4.        Penulisan buku
Berdasarkan kerangka buku tersebut diatas, kemudian dikembangkan menjadi buku. Mulailah dengan mencari sumber referensi dari buku, jurnal, pengalaman atau internet tentang segala hal yang berhubungan dengan pembahasan isi buku. Tulislah dari bagian satu sampai bagian terakhir dari struktur buku.
            Beberapa aspek penting yang harus ada  dalam sebuah buku pelajaran dan menjadi perhatian penulis buku pelajaran Bahasa Inggris adalah aspek anatomi buku pelajaran, aspek kegiatan pembelajaran, aspek penyajian pelajaran dan aspek media pembelajaran.
a.      Anatomi buku
Komponen sebuah buku pelajaran antara lain memuat kata pengantar, daftar isi, pembagian pelajaran ke dalam beberapa bab, dan kelengkapan lainnya.
b.      Kompetensi dan Keterampilan yang diberikan
Setiap bab buku harus memuat keempat keterampilan utama berbahasa dan kompetensi pendukung lainnya, seperti fonologi, dialog, grammar, serta linguistic and discourse competence
c.      Penyajian Bahan
Buku pelajaran disajikan secara berurutan dan dan sesuai dengan tingkat kesulitan. Perintah dari tugas atau latihan seyogianya sederhana dan singkat.
d.      Media pendukung pembelajaran
Media pendukung pembelajaran biasanya mencakup bahan audio visual, berbagai ilustrasi dan lay-out buku.

PENUTUP
Menjadi penulis buku teks itu tidak sulit jika kita mengetahui tekniknya. Seorang guru selain mengajar, juga bisa menjadi penulis buku teks pelajaran. Menjadi penulis dapat mendatangkan banyak keuntungan karena disamping untuk mengembangkan diri juga dapat memberikan manfaat yang lain dalam hal karir akademik, popularitas dan juga financial. Singkatnya, menjadi penulis buku merupakan profesi yang sangat menjanjikan sekarang ini. Oleh karena itu, marilah luangkan waktu untuk menulis buku. Pepatah mengatakan bahwa “Verba volant, scripta manent” (apa yang diucapkan berlalu namun ikhwal yang tertulis abadi).


REFERENSI
Alwasilah, A. Chaedir. (2005) Model Buku Pelajaran Bahasa Inggris SMP Kelas VII: Panduan Pengembangan. Depdiknas : Jakarta.

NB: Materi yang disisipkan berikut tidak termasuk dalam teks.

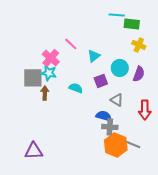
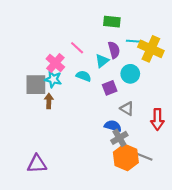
cyan line: (117, 15) -> (135, 41), moved
green rectangle: (132, 24) -> (112, 22), moved
yellow cross: (139, 45) -> (151, 49), size x1.6
purple semicircle: (139, 74) -> (114, 50), moved, turned -35
cyan semicircle: (76, 88) -> (84, 76), moved
gray cross: (110, 127) -> (119, 138), turned -35

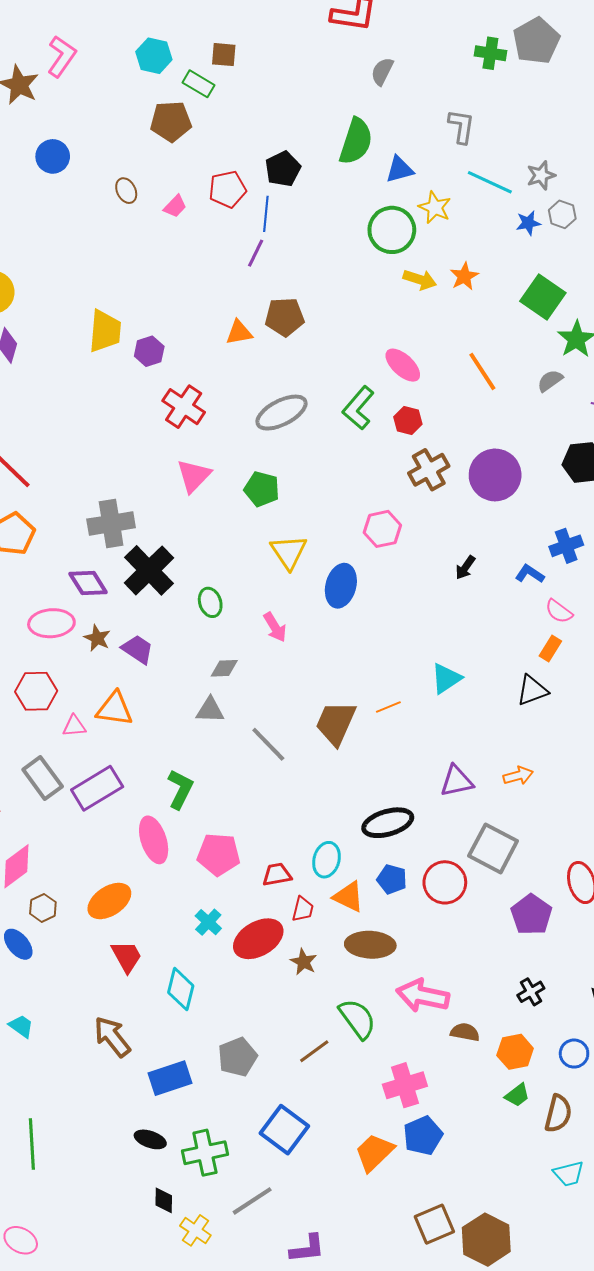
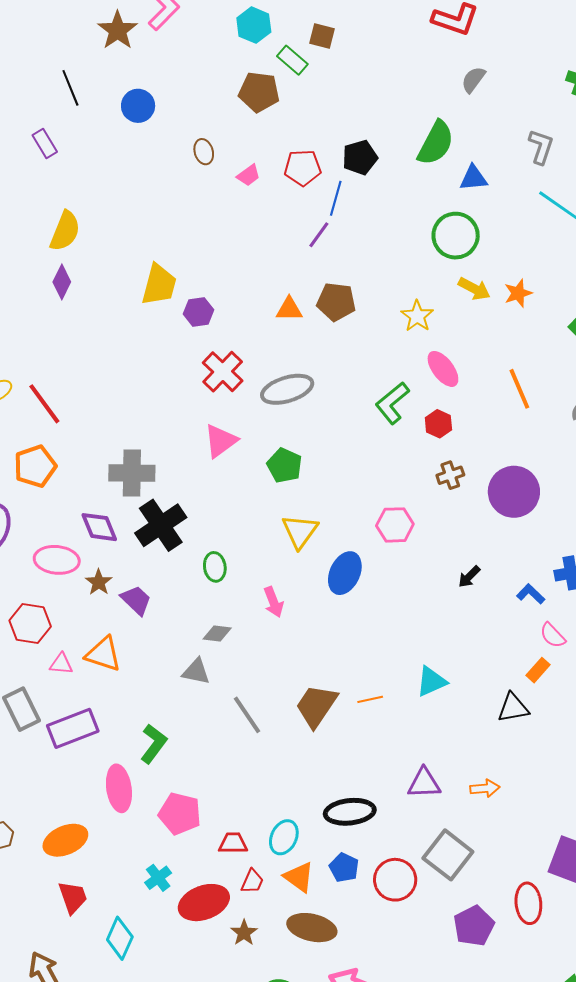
yellow star: (435, 207) -> (417, 316), moved
gray ellipse: (281, 413) -> (287, 389), moved
brown cross: (429, 470) -> (450, 475), size x0.7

Depdiknas. (2005). Pedoman Pengembangan Buku Pelajaran. Jakarta : Pusat Perbukuan.

Prastowo, Andi, (2011). Panduan Kreatif Membuat Bahan Ajar Inovatif : Menciptakan Metode Pembelajaran yang menarik dan menyenangkan. DIVA Press : Yogyakarta.

Putra, R. Masri Sareb, (2007). How to write your own text book : cara cepat dan asyik membuat buku ajar yang powerful. Kolbu : Bandung

Royan F. M., (2011). Cara Mudah Menulis Buku Best Seller. Masmedia Buana Pustaka: Sidoarjo.